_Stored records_
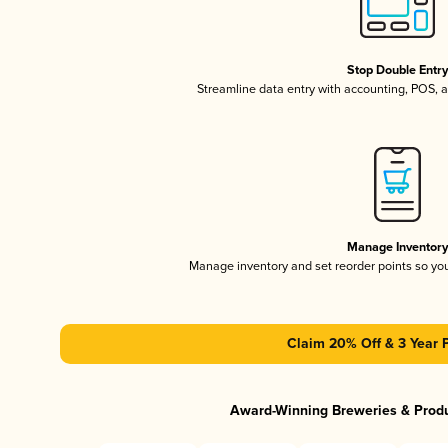
Stop Double Entr
Streamline data entry with accounting, POS,
Manage Inventor
Manage inventory and set reorder points so y
Claim 20% Off & 3 Year 
Award-Winning Breweries & Prod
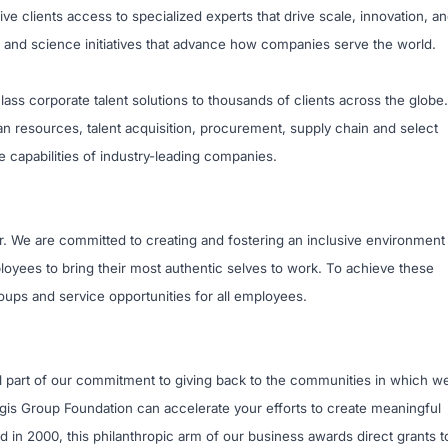
e clients access to specialized experts that drive scale, innovation, a
 and science initiatives that advance how companies serve the world.
ass corporate talent solutions to thousands of clients across the globe.
n resources, talent acquisition, procurement, supply chain and select
e capabilities of industry-leading companies.
r. We are committed to creating and fostering an inclusive environment
oyees to bring their most authentic selves to work. To achieve these
ups and service opportunities for all employees.
al part of our commitment to giving back to the communities in which w
egis Group Foundation can accelerate your efforts to create meaningful
in 2000, this philanthropic arm of our business awards direct grants t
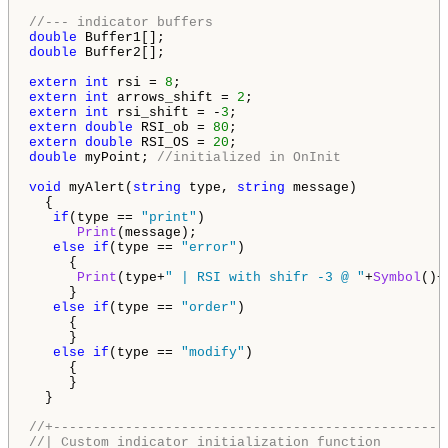
//--- indicator buffers
double
double
 Buffer2[];

extern
int
 rsi = 
8
extern
int
 arrows_shift = 
2
extern
int
 rsi_shift = -
3
extern
double
 RSI_ob = 
80
extern
double
 RSI_OS = 
20
double
 myPoint; 
//initialized in OnInit
void
 myAlert(
string
 type, 
string
 message)

  {

if
(type == 
"print"
)

Print
(message);

else
if
(type == 
"error"
)

     {

Print
(type+
" | RSI with shifr -3 @ "
+
Symbol
()+
     }

else
if
(type == 
"order"
)

     {

     }

else
if
(type == 
"modify"
)

     {

     }

  }

//+-------------------------------------------------
//| Custom indicator initialization function        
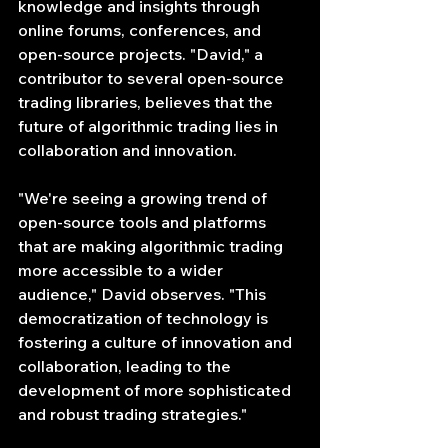
knowledge and insights through 
online forums, conferences, and 
open-source projects. "David," a 
contributor to several open-source 
trading libraries, believes that the 
future of algorithmic trading lies in 
collaboration and innovation.
"We're seeing a growing trend of 
open-source tools and platforms 
that are making algorithmic trading 
more accessible to a wider 
audience," David observes. "This 
democratization of technology is 
fostering a culture of innovation and 
collaboration, leading to the 
development of more sophisticated 
and robust trading strategies."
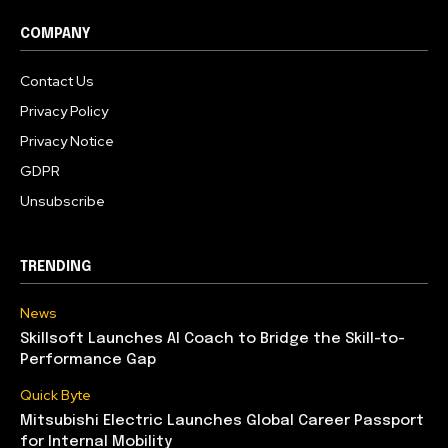
COMPANY
Contact Us
Privacy Policy
Privacy Notice
GDPR
Unsubscribe
TRENDING
News
Skillsoft Launches AI Coach to Bridge the Skill-to-
Performance Gap
Quick Byte
Mitsubishi Electric Launches Global Career Passport
for Internal Mobility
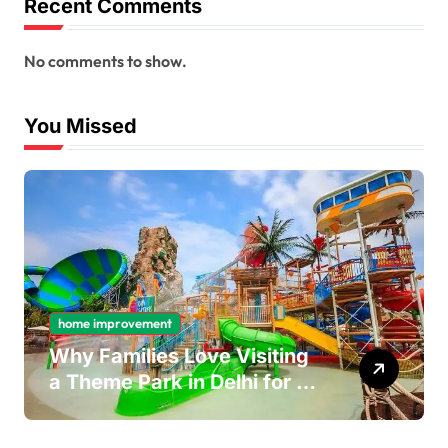
Recent Comments
No comments to show.
You Missed
home improvement
Why Families Love Visiting
a Theme Park in Delhi for a
Fun Day out with Kids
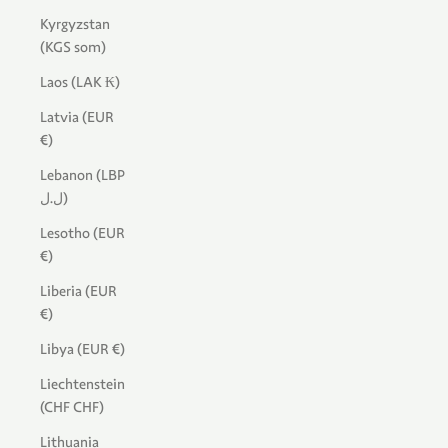
Kyrgyzstan
(KGS som)
Laos (LAK ₭)
Latvia (EUR
€)
Lebanon (LBP
ل.ل)
Lesotho (EUR
€)
Liberia (EUR
€)
Libya (EUR €)
Liechtenstein
(CHF CHF)
Lithuania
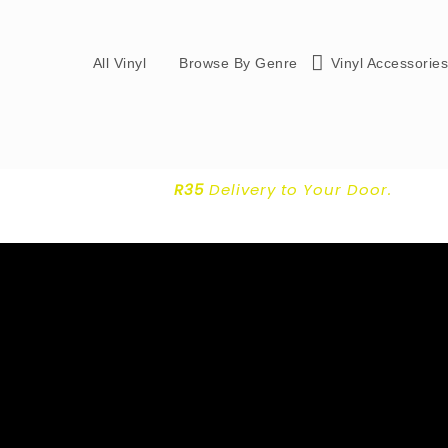
All Vinyl
Browse By Genre
Vinyl Accessorie
R35
Delivery
to Your Door.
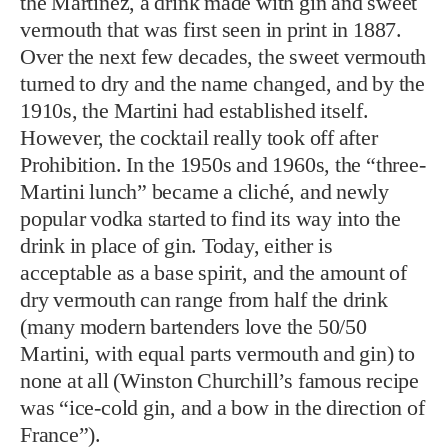
the Martinez, a drink made with gin and sweet
vermouth that was first seen in print in 1887.
Over the next few decades, the sweet vermouth
turned to dry and the name changed, and by the
1910s, the Martini had established itself.
However, the cocktail really took off after
Prohibition. In the 1950s and 1960s, the “three-
Martini lunch” became a cliché, and newly
popular vodka started to find its way into the
drink in place of gin. Today, either is
acceptable as a base spirit, and the amount of
dry vermouth can range from half the drink
(many modern bartenders love the 50/50
Martini, with equal parts vermouth and gin) to
none at all (Winston Churchill’s famous recipe
was “ice-cold gin, and a bow in the direction of
France”).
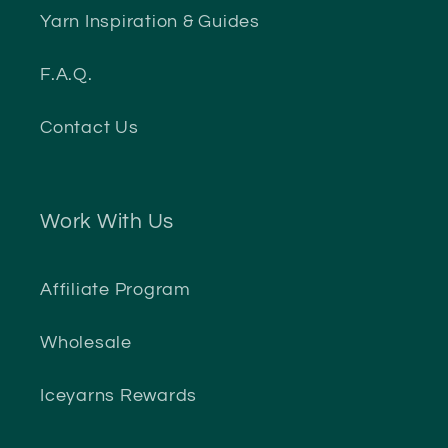
Yarn Inspiration & Guides
F.A.Q.
Contact Us
Work With Us
Affiliate Program
Wholesale
Iceyarns Rewards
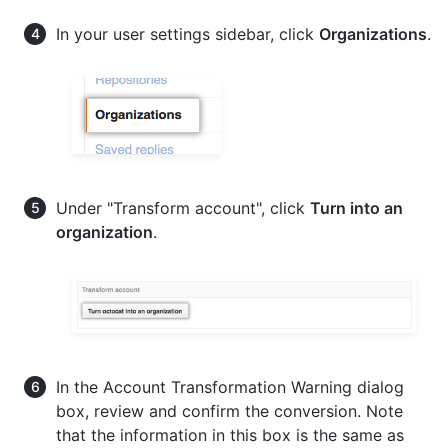
In your user settings sidebar, click
Organizations
.
Under "Transform account", click
Turn
into an
organization
.
In the Account Transformation Warning dialog
box, review and confirm the conversion. Note
that the information in this box is the same as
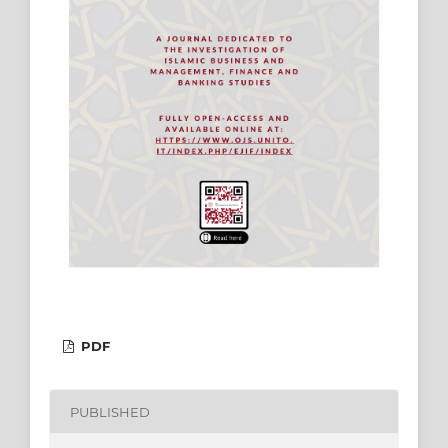
PDF
PUBLISHED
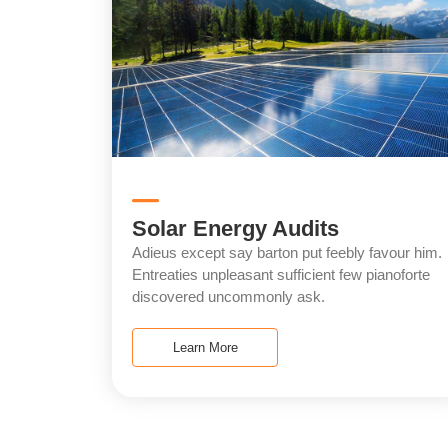
Solar Energy Audits
Adieus except say barton put feebly favour him.
Entreaties unpleasant sufficient few pianoforte
discovered uncommonly ask.
Learn More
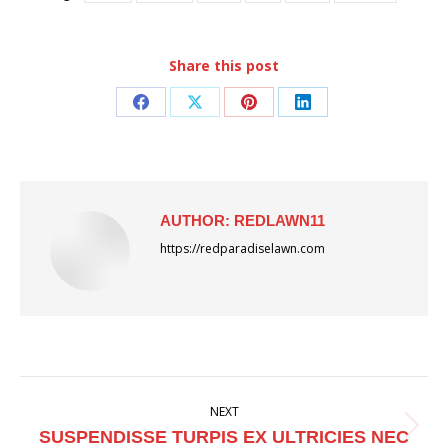
Share this post
Share
Share
Share
Share
on
on
on
on
Facebook
X
Pinterest
LinkedIn
AUTHOR:
REDLAWN11
https://redparadiselawn.com
POST
NEXT
NAVIGATION
Next
SUSPENDISSE TURPIS EX ULTRICIES NEC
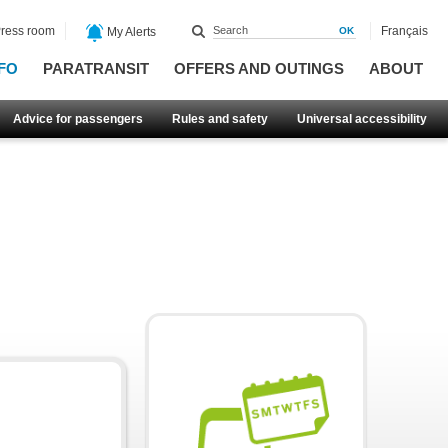
ress room
Français
My Alerts
FO
PARATRANSIT
OFFERS AND OUTINGS
ABOUT
Advice for passengers
Rules and safety
Universal accessibility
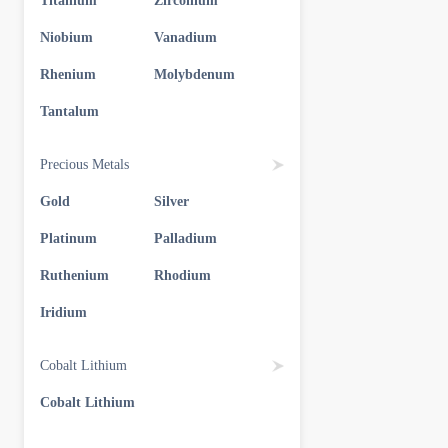
Titanium
Zirconium
Niobium
Vanadium
Rhenium
Molybdenum
Tantalum
Precious Metals
Gold
Silver
Platinum
Palladium
Ruthenium
Rhodium
Iridium
Cobalt Lithium
Cobalt Lithium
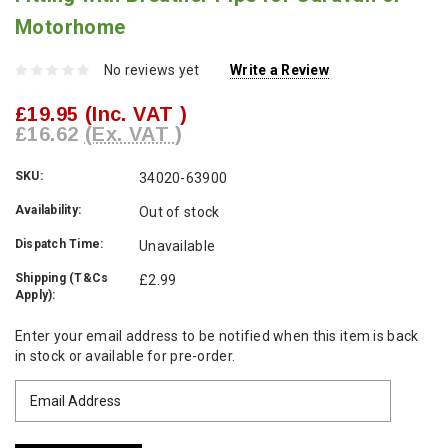
Motorhome
No reviews yet
Write a Review
£19.95
(Inc. VAT )
£16.62
(Ex. VAT )
SKU:
34020-63900
Availability:
Out of stock
Dispatch Time:
Unavailable
Shipping (T&Cs
£2.99
Apply):
Current
Enter your email address to be notified when this item is back
Stock:
in stock or available for pre-order.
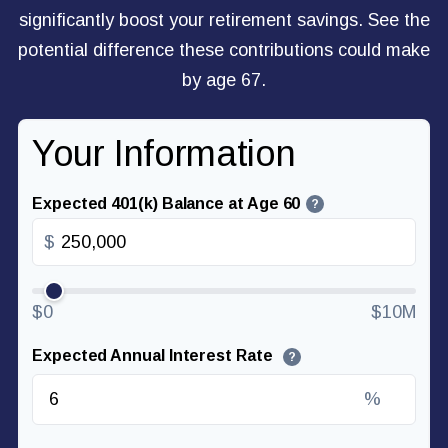
significantly boost your retirement savings. See the
potential difference these contributions could make
by age 67.
Your Information
Expected 401(k) Balance at Age 60
?
$
$0
$10M
Expected Annual Interest Rate
?
%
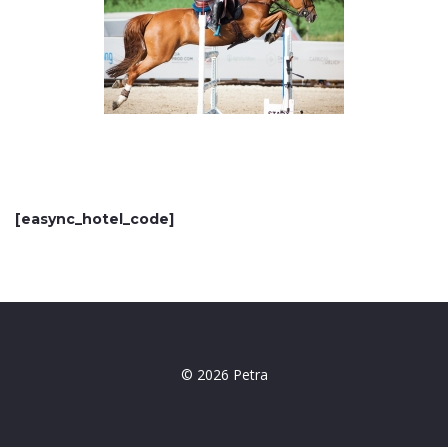
[easync_hotel_code]
© 2026 Petra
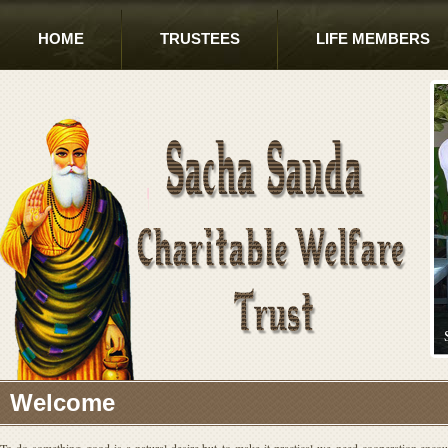
HOME
TRUSTEES
LIFE MEMBERS
Welcome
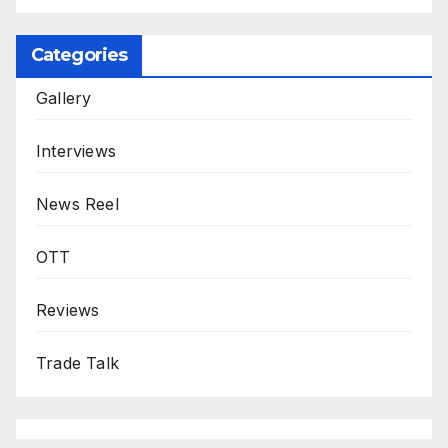
Categories
Gallery
Interviews
News Reel
OTT
Reviews
Trade Talk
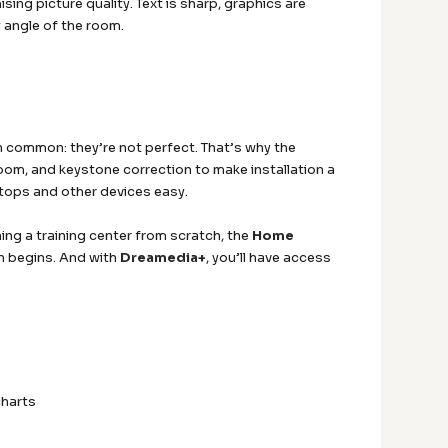
ng picture quality. Text is sharp, graphics are
 angle of the room.
n common: they’re not perfect. That’s why the
om, and keystone correction to make installation a
tops and other devices easy.
ng a training center from scratch, the
Home
en begins. And with
Dreamedia+
, you’ll have access
charts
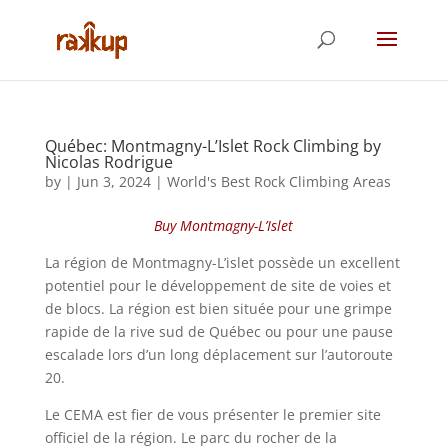
Québec: Montmagny-L’Islet Rock Climbing by
Nicolas Rodrigue
by
|
Jun 3, 2024
|
World's Best Rock Climbing Areas
Buy Montmagny-L’Islet
La région de Montmagny-L’islet possède un excellent
potentiel pour le développement de site de voies et
de blocs. La région est bien située pour une grimpe
rapide de la rive sud de Québec ou pour une pause
escalade lors d’un long déplacement sur l’autoroute
20.
Le CEMA est fier de vous présenter le premier site
officiel de la région. Le parc du rocher de la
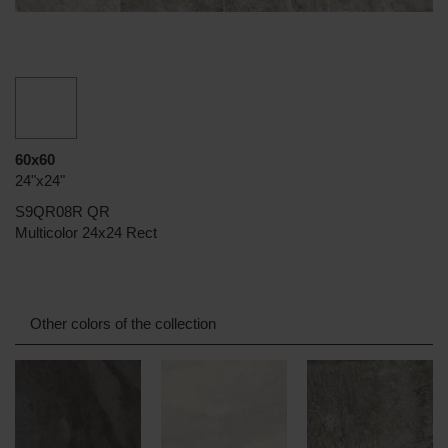
60x60
24"x24"
S9QR08R QR
Multicolor 24x24 Rect
Other colors of the collection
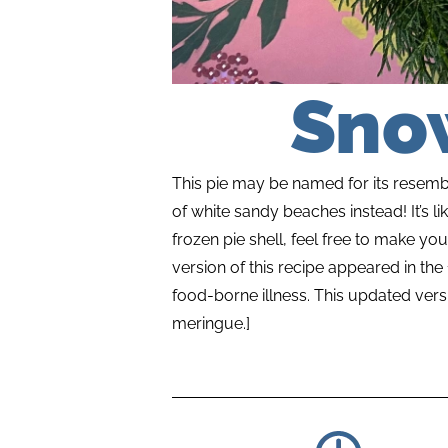
Sno
This pie may be named for its resembla
of white sandy beaches instead! It’s 
frozen pie shell, feel free to make you
version of this recipe appeared in th
food-borne illness. This updated vers
meringue.]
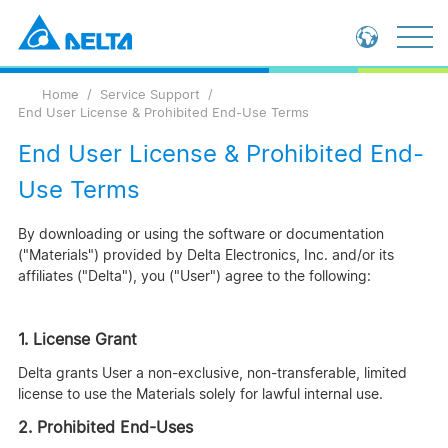
Loading...
Global - English
Home
Service Support
Global - 繁體中文
End User License & Prohibited End-Use Terms
China - 简体中文
End User License & Prohibited End-
Use Terms
By downloading or using the software or documentation
("Materials") provided by Delta Electronics, Inc. and/or its
affiliates ("Delta"), you ("User") agree to the following:
1. License Grant
Delta grants User a non-exclusive, non-transferable, limited
license to use the Materials solely for lawful internal use.
2. Prohibited End-Uses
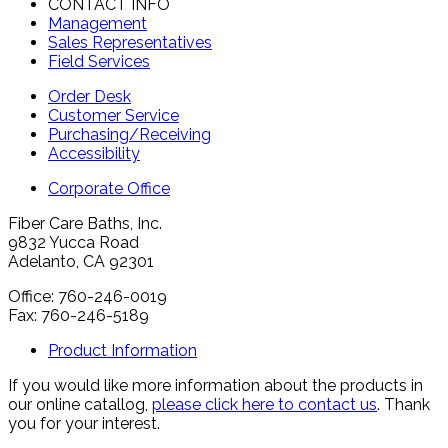
CONTACT INFO
Management
Sales Representatives
Field Services
Order Desk
Customer Service
Purchasing/Receiving
Accessibility
Corporate Office
Fiber Care Baths, Inc.
9832 Yucca Road
Adelanto, CA 92301
Office: 760-246-0019
Fax: 760-246-5189
Product Information
If you would like more information about the products in
our online catallog,
please click here to contact us
. Thank
you for your interest.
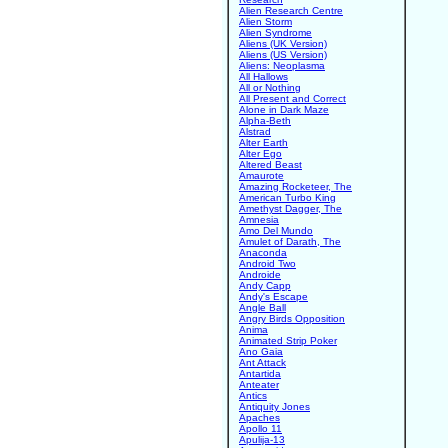
Alien Research Centre
Alien Storm
Alien Syndrome
Aliens (UK Version)
Aliens (US Version)
Aliens: Neoplasma
All Hallows
All or Nothing
All Present and Correct
Alone in Dark Maze
Alpha-Beth
Alstrad
Alter Earth
Alter Ego
Altered Beast
Amaurote
Amazing Rocketeer, The
American Turbo King
Amethyst Dagger, The
Amnesia
Amo Del Mundo
Amulet of Darath, The
Anaconda
Android Two
Androide
Andy Capp
Andy's Escape
Angle Ball
Angry Birds Opposition
Anima
Animated Strip Poker
Ano Gaia
Ant Attack
Antartida
Anteater
Antics
Antiquity Jones
Apaches
Apollo 11
Apulija-13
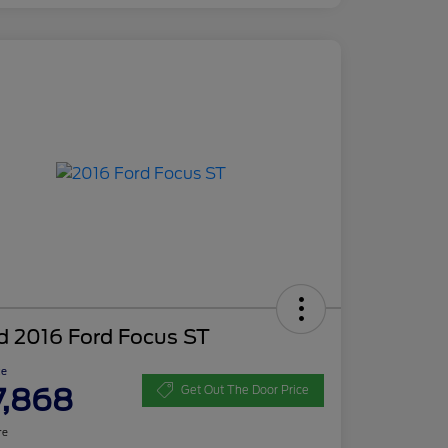
d 2016 Ford Focus ST
ce
7,868
Get Out The Door Price
re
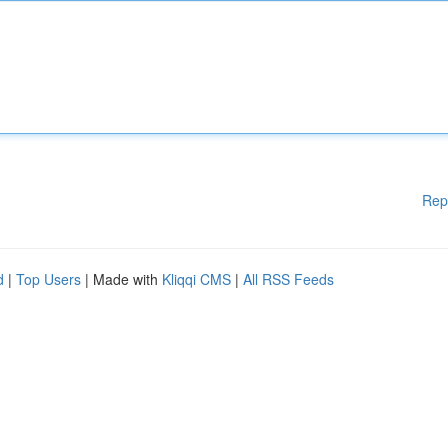
Rep
d
|
Top Users
| Made with
Kliqqi CMS
|
All RSS Feeds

_Task prompt_
The result is a copy of every line above where the word "click" shows up.

_Task answer_
In your user settings sidebar, click
Under "Transform account", click
please click here to contact us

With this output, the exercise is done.